# Burning smell



## dagoo98 (Apr 23, 2004)

I was driving my E39 540/6 today and I really had the heat cranking because it was about 20 degrees, when I started to smell something burning. I could smell the scent for a long period of time, checked it out later when I got home and I could smell it coming from the engine bay when I was in my garage. I searched the engine bay for anything burnt or smoke but no luck. Any ideas?


----------



## Lanc3r (Sep 5, 2004)

dagoo98 said:


> I was driving my E39 540/6 today and I really had the heat cranking because it was about 20 degrees, when I started to smell something burning. I could smell the scent for a long period of time, checked it out later when I got home and I could smell it coming from the engine bay when I was in my garage. I searched the engine bay for anything burnt or smoke but no luck. Any ideas?


belts, battery, fuses. Being more specific about the smell helps. Does it smell like: burnt oil, plastic/rubber, electrical?


----------



## Ohmess (May 29, 2003)

*An Idea*



dagoo98 said:


> I was driving my E39 540/6 today and I really had the heat cranking because it was about 20 degrees, when I started to smell something burning. I could smell the scent for a long period of time, checked it out later when I got home and I could smell it coming from the engine bay when I was in my garage. I searched the engine bay for anything burnt or smoke but no luck. Any ideas?


Maybe you drove over the type of plastic bags that are used to deliver newspapers and one of them stuck to your exhaust system.


----------



## dagoo98 (Apr 23, 2004)

Ohmess said:


> Maybe you drove over the type of plastic bags that are used to deliver newspapers and one of them stuck to your exhaust system.

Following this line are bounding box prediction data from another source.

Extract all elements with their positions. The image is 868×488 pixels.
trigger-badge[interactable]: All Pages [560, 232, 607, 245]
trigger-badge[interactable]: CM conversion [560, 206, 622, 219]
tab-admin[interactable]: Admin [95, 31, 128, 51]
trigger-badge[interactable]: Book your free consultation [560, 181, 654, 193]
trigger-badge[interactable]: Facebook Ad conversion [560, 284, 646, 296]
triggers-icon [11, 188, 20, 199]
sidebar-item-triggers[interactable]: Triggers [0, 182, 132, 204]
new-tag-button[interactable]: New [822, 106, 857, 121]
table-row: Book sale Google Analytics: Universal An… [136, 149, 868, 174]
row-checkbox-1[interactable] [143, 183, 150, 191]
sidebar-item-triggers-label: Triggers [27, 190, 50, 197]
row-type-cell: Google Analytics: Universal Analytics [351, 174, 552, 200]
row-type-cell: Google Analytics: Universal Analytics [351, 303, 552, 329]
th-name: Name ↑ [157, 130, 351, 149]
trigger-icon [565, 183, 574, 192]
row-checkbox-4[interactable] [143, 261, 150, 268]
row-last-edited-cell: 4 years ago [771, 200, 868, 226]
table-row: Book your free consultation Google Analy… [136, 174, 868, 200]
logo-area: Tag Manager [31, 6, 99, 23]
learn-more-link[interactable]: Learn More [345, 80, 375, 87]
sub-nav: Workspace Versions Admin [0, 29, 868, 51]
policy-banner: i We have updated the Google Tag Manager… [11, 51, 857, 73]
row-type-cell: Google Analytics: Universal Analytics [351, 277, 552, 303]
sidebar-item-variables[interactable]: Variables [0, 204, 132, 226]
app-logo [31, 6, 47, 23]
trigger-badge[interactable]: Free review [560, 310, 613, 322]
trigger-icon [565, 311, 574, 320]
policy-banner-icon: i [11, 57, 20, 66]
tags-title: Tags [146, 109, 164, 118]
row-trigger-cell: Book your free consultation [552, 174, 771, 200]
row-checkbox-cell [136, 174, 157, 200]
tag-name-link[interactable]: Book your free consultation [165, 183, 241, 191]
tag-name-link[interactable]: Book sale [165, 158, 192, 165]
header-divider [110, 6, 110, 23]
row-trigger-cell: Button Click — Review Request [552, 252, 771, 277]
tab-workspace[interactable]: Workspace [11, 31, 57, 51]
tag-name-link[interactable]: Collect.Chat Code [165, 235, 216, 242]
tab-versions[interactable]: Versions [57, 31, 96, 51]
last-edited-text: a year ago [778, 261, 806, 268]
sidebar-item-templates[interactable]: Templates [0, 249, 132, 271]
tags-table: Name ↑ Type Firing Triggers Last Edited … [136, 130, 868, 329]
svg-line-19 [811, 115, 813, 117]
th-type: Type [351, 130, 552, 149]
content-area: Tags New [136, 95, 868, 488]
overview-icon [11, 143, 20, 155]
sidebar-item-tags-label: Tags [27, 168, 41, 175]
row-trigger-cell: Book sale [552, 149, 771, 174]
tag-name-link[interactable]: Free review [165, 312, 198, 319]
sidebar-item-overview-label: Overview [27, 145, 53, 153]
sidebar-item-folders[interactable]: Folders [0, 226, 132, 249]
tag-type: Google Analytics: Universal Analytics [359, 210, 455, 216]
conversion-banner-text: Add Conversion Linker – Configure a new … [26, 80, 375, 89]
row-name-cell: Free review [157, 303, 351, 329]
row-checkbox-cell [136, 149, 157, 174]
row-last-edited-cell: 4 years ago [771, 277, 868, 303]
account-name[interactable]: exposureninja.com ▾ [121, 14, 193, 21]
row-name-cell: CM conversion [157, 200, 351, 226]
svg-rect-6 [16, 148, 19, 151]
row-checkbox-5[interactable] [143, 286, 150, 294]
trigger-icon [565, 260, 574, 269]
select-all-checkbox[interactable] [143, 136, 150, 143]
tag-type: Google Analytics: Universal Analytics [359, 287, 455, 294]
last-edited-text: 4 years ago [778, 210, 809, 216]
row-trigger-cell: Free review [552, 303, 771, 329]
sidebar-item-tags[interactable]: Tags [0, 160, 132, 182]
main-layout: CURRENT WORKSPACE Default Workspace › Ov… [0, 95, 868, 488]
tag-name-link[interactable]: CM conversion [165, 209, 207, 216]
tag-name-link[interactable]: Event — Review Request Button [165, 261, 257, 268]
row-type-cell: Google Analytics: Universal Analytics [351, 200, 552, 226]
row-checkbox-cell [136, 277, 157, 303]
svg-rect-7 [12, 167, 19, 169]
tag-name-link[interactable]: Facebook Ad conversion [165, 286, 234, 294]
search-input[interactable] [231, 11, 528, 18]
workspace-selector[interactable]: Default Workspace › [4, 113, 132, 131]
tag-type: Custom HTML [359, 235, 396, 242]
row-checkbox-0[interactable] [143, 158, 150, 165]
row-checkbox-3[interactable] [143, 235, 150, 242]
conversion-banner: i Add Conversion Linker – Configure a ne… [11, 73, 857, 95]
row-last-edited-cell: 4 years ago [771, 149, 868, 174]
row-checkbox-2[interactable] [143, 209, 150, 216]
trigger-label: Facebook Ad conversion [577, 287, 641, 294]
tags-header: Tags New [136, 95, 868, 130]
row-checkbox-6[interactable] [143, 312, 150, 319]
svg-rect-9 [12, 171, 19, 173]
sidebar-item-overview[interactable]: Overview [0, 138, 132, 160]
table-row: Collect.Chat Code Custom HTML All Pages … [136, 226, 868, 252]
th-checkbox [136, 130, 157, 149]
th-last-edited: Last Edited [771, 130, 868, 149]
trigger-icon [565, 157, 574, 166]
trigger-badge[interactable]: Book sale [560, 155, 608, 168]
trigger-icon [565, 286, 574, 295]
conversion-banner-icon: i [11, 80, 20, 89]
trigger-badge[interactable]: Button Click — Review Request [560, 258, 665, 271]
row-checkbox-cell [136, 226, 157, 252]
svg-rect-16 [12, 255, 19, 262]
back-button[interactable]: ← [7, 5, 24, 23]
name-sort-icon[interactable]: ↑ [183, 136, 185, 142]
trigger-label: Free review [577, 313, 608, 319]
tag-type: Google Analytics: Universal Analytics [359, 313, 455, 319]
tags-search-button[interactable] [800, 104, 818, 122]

Smells more along the lines of this, definitely not oil or antifreeze. I was considering maybe burning wire insulation or some sort of electrical fire but now that you mention it, it was very windy yesterday and there were plenty of plastic bags flying all over the road so its possible that one of them got caught on the exhaust. I will look into this when I get home.


----------



## dentwgn (Jan 21, 2005)

*Burning Smell*

Funny That You Posted Ive Been Smelling Somewhat Of A Insulation Burning But A Hint Of Fall Leaves When The Heat Is On High But Comes And Gos 1 Every 10 Days In My Series E34. What Strange Is There Is No Smoke Just A Strong Oder


----------